From "Elementary Methods in Number theory" by 'Melvyn B. Nathanson',
I know from Merten's first theorem that $\displaystyle R(x)=\sum_{p\leq x}\dfrac{\ln p}p-\ln x=O(1)$ but can it be $O\left(\dfrac{\ln^4x}{x^{1.5}}\right)$ at least for large numbers?

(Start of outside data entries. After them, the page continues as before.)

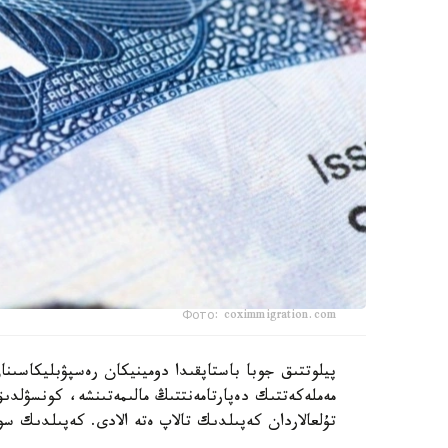
Фото: coximmigration.com
پيلوتتىق جوبا باستاپقىدا دومينيكان رەسپۋبليكاسىن
مەملەكەتتىك دەپارتامەنتتىڭ مالىمەتىنشە، كونسۋلد
تۇلعالاردان كەپىلدىك تالاپ ەتە الادى. كەپىلدىك سو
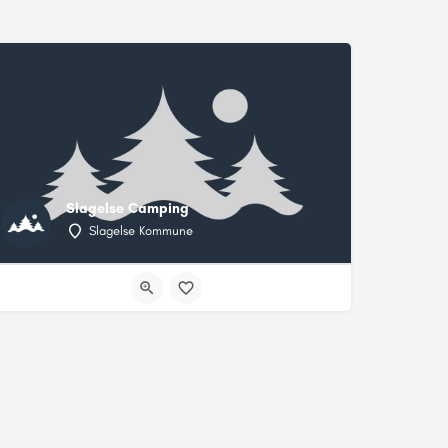
Slagelse Camping
Slagelse Kommune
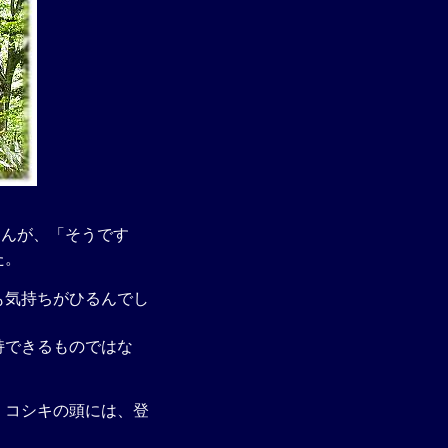
んが、「そうです
た。
も気持ちがひるんでし
持できるものではな
、コシキの頭には、登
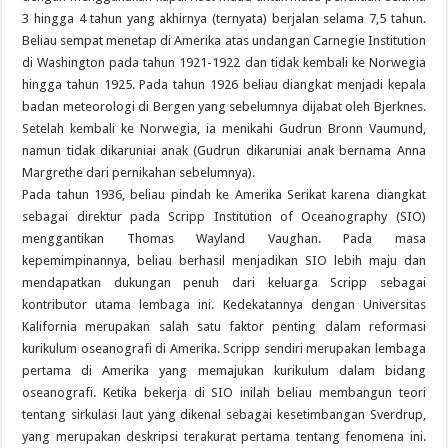
3 hingga 4 tahun yang akhirnya (ternyata) berjalan selama 7,5 tahun.
Beliau sempat menetap di Amerika atas undangan Carnegie Institution
di Washington pada tahun 1921-1922 dan tidak kembali ke Norwegia
hingga tahun 1925. Pada tahun 1926 beliau diangkat menjadi kepala
badan meteorologi di Bergen yang sebelumnya dijabat oleh Bjerknes.
Setelah kembali ke Norwegia, ia menikahi Gudrun Bronn Vaumund,
namun tidak dikaruniai anak (Gudrun dikaruniai anak bernama Anna
Margrethe dari pernikahan sebelumnya).
Pada tahun 1936, beliau pindah ke Amerika Serikat karena diangkat
sebagai direktur pada Scripp Institution of Oceanography (SIO)
menggantikan Thomas Wayland Vaughan. Pada masa
kepemimpinannya, beliau berhasil menjadikan SIO lebih maju dan
mendapatkan dukungan penuh dari keluarga Scripp sebagai
kontributor utama lembaga ini. Kedekatannya dengan Universitas
Kalifornia merupakan salah satu faktor penting dalam reformasi
kurikulum oseanografi di Amerika. Scripp sendiri merupakan lembaga
pertama di Amerika yang memajukan kurikulum dalam bidang
oseanografi. Ketika bekerja di SIO inilah beliau membangun teori
tentang sirkulasi laut yang dikenal sebagai kesetimbangan Sverdrup,
yang merupakan deskripsi terakurat pertama tentang fenomena ini.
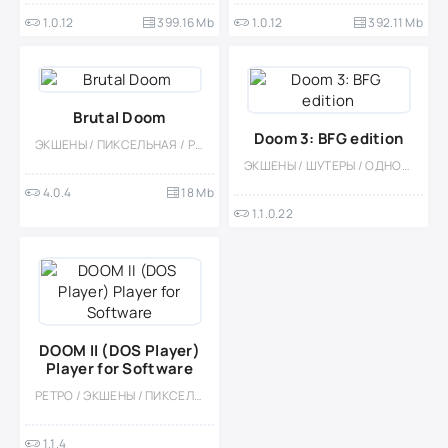
1.0.12
399.16 Mb
1.0.12
392.11 Mb
Brutal Doom
Doom 3: BFG edition
ЭКШЕНЫ / ПИКСЕЛЬНАЯ / РЕТРО / ОДНОПОЛЬЗОВАТЕЛЬСКИЕ / ОФЛАЙН / 3D / МОНСТРЫ / КРОВЬ / ХОРРОР
ЭКШЕНЫ / ШУТЕРЫ / ОДНОПОЛЬЗОВАТЕЛЬСКИЕ / 3D / ИЗОМЕТРИЯ / ХОРРОР / МОНСТРЫ / ПЛАТНАЯ / БОЛЬШАЯ / НАУЧНАЯ ФАНТАСТИКА
4.0.4
18 Mb
1.1.0.22
DOOM II (DOS Player)
Player for Software
РЕТРО / ЭКШЕНЫ / ПИКСЕЛЬНАЯ / ОДНОПОЛЬЗОВАТЕЛЬСКИЕ / ОФЛАЙН / СТИЛИЗАЦИЯ / МОНСТРЫ / ХОРРОР
1.1.4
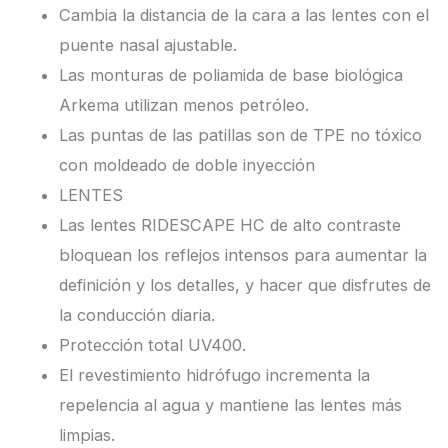
Cambia la distancia de la cara a las lentes con el
puente nasal ajustable.
Las monturas de poliamida de base biológica
Arkema utilizan menos petróleo.
Las puntas de las patillas son de TPE no tóxico
con moldeado de doble inyección
LENTES
Las lentes RIDESCAPE HC de alto contraste
bloquean los reflejos intensos para aumentar la
definición y los detalles, y hacer que disfrutes de
la conducción diaria.
Protección total UV400.
El revestimiento hidrófugo incrementa la
repelencia al agua y mantiene las lentes más
limpias.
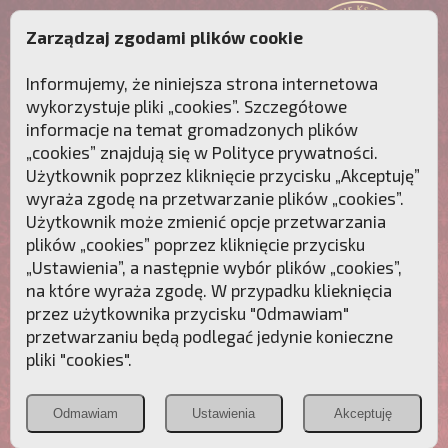
Zarządzaj zgodami plików cookie
Informujemy, że niniejsza strona internetowa
wykorzystuje pliki „cookies”. Szczegółowe
informacje na temat gromadzonych plików
„cookies” znajdują się w
Polityce prywatności
.
Użytkownik poprzez kliknięcie przycisku „Akceptuję”
wyraża zgodę na przetwarzanie plików „cookies”.
Użytkownik może zmienić opcje przetwarzania
plików „cookies” poprzez kliknięcie przycisku
„Ustawienia”, a następnie wybór plików „cookies”,
na które wyraża zgodę. W przypadku klieknięcia
Przebudźmy sumienia Polaków!
przez użytkownika przycisku "Odmawiam"
przetwarzaniu będą podlegać jedynie konieczne
Polonia
Przymierze
PCh24.pl
pliki "cookies".
Christiana
z Maryją
Odmawiam
Ustawienia
Akceptuję
POZNAJ APOSTOLAT FATIMY
WESPRZYJ
NAS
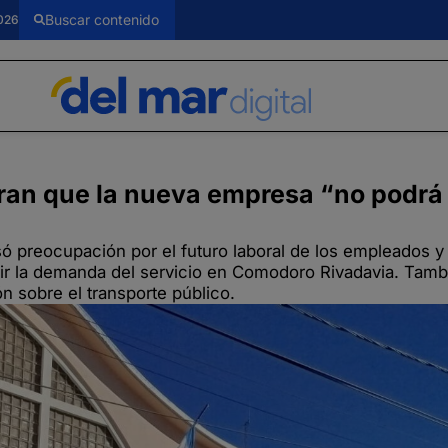
026
an que la nueva empresa “no podrá c
ó preocupación por el futuro laboral de los empleados y 
brir la demanda del servicio en Comodoro Rivadavia. Tam
n sobre el transporte público.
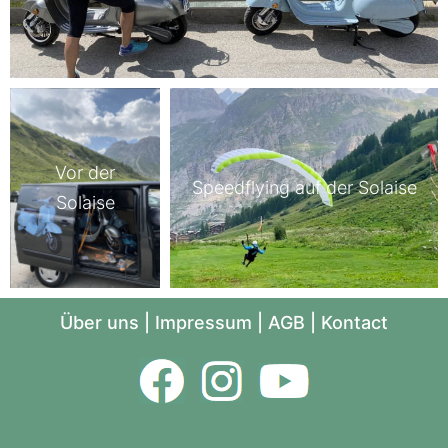
Vor der
Speedflying auf der Solaise
Solaise
Über uns
|
Impressum
|
AGB
|
Kontact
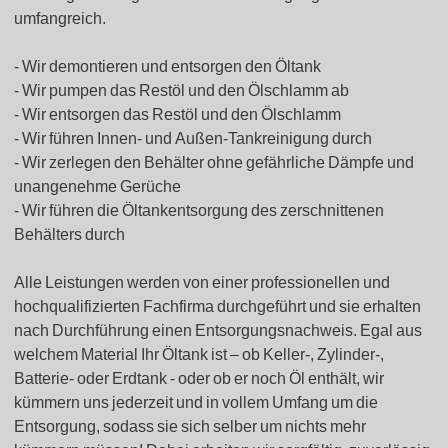
umfangreich.
Wir demontieren und entsorgen den Öltank
Wir pumpen das Restöl und den Ölschlamm ab
Wir entsorgen das Restöl und den Ölschlamm
Wir führen Innen- und Außen-Tankreinigung durch
Wir zerlegen den Behälter ohne gefährliche Dämpfe und
unangenehme Gerüche
Wir führen die Öltankentsorgung des zerschnittenen
Behälters durch
Alle Leistungen werden von einer professionellen und
hochqualifizierten Fachfirma durchgeführt und sie erhalten
nach Durchführung einen Entsorgungsnachweis. Egal aus
welchem Material Ihr Öltank ist – ob Keller-, Zylinder-,
Batterie- oder Erdtank - oder ob er noch Öl enthält, wir
kümmern uns jederzeit und in vollem Umfang um die
Entsorgung, sodass sie sich selber um nichts mehr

because the thing is, I showed, $$\pi(x)-\operatorname{li}(x)=\sum_{n\leq x}a_n\operatorname{li}(n)-\sum_{n\leq x}a_n\operatorname{li}(n)\left(\operatorname{li}(n)-\dfrac n{\ln n}\right)$$ where $\operatorname{li}(x)$ is the logarithmic integral ($\operatorname{Li}(x)+1.04$) and $\sum_{n\leq x}a_n=R(x)$
$\therefore a_n=O\left(\frac{\ln^4x}{x^{1.5}}\right)$ only if we consider $R(x)=\left(\tfrac{\ln^4x}{x^{1.5}}\right)$, which is my question
(and also the Riemann's hypothesis).
Obviously not. Your asymptotics tend to $0$ for large $x$, whereas that $O(1)$ term in Merten's theorem is $\geq 1$. Precisely,
$$\lim_{x \to \infty} \left | \sum_{p \leq x} \frac{\log p}{p} - \log(x) \right | \approx 1.3325$$
This is usually denoted as $B_3$.
As a final note, your formulation of Merten's theorem is incorrect, and presumably you meant to take the absolute value at the difference.